Supplied data: Begin

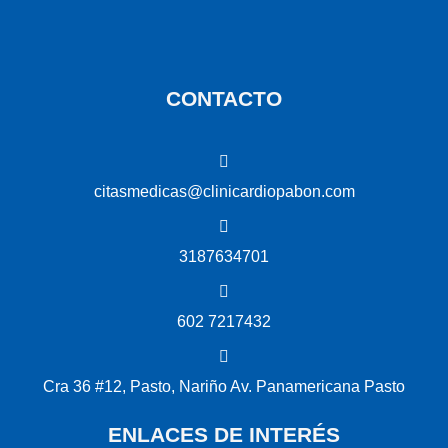
CONTACTO
citasmedicas@clinicardiopabon.com
3187634701
602 7217432
Cra 36 #12, Pasto, Nariño Av. Panamericana Pasto
ENLACES DE INTERÉS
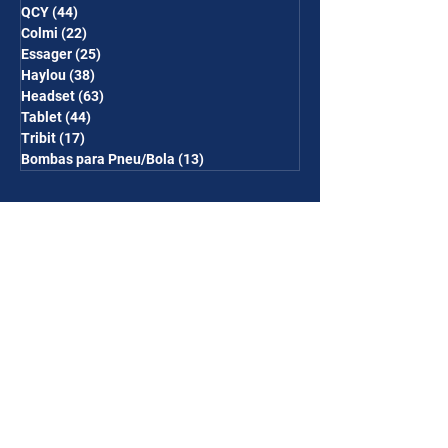
QCY
(44)
44 posts
Colmi
(22)
22 posts
Essager
(25)
25 posts
Haylou
(38)
38 posts
Headset
(63)
63 posts
Tablet
(44)
44 posts
Tribit
(17)
17 posts
Bombas para Pneu/Bola
(13)
13 posts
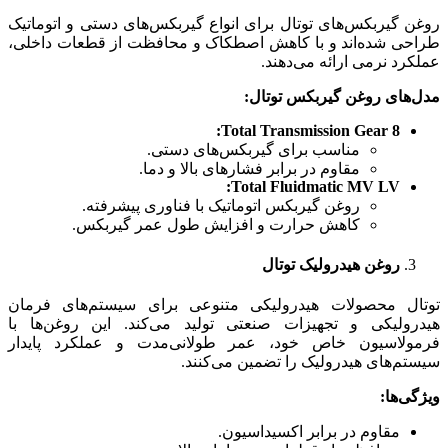
روغن گیربکس‌های توتال برای انواع گیربکس‌های دستی و اتوماتیک
طراحی شده‌اند و با کاهش اصطکاک و محافظت از قطعات داخلی،
عملکرد نرمی ارائه می‌دهند.
مدل‌های روغن گیربکس توتال
:
Total Transmission Gear 8:
مناسب برای گیربکس‌های دستی.
مقاوم در برابر فشارهای بالا و دما.
Total Fluidmatic MV LV:
روغن گیربکس اتوماتیک با فناوری پیشرفته.
کاهش حرارت و افزایش طول عمر گیربکس.
روغن هیدرولیک توتال
توتال محصولات هیدرولیکی متنوعی برای سیستم‌های فرمان
هیدرولیکی و تجهیزات صنعتی تولید می‌کند. این روغن‌ها با
فرمولاسیون خاص خود، عمر طولانی‌مدت و عملکرد پایدار
سیستم‌های هیدرولیک را تضمین می‌کنند.
ویژگی‌ها
:
مقاوم در برابر اکسیداسیون.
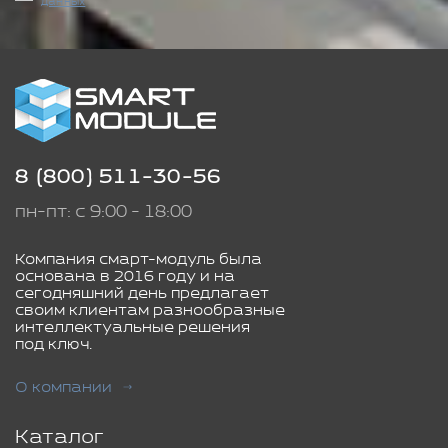
данных
8 (800) 511-30-56
пн-пт: с 9:00 - 18:00
Компания смарт-модуль была
основана в 2016 году и на
сегодняшний день предлагает
своим клиентам разнообразные
интеллектуальные решения
под ключ.
О компании
Каталог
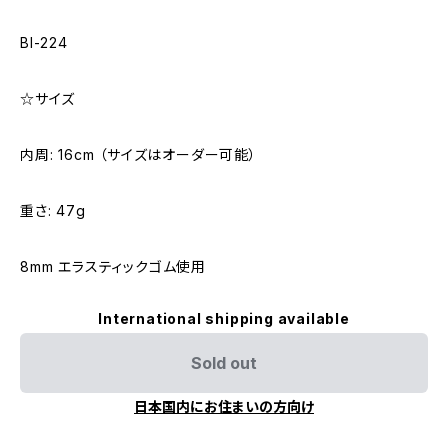
Bl-224
☆サイズ
内周: 16cm （サイズはオーダー可能）
重さ: 47g
8mm エラスティックゴム使用
International shipping available
Sold out
日本国内にお住まいの方向け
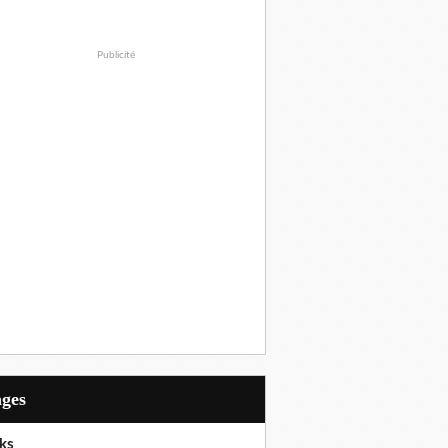
Publicité
ages
ks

Supplied data: End

Task requirements: Copy back, word for word, every line between the top of the material above and the line that contains "Bombas para Pneu/Bola", both included, without any pictures.

Solution to the problem:
CONTACTO
citasmedicas@clinicardiopabon.com
3187634701
602 7217432
Cra 36 #12, Pasto, Nariño Av. Panamericana Pasto
ENLACES DE INTERÉS
QCY
(44)
44 posts
Colmi
(22)
22 posts
Essager
(25)
25 posts
Haylou
(38)
38 posts
Headset
(63)
63 posts
Tablet
(44)
44 posts
Tribit
(17)
17 posts
Bombas para Pneu/Bola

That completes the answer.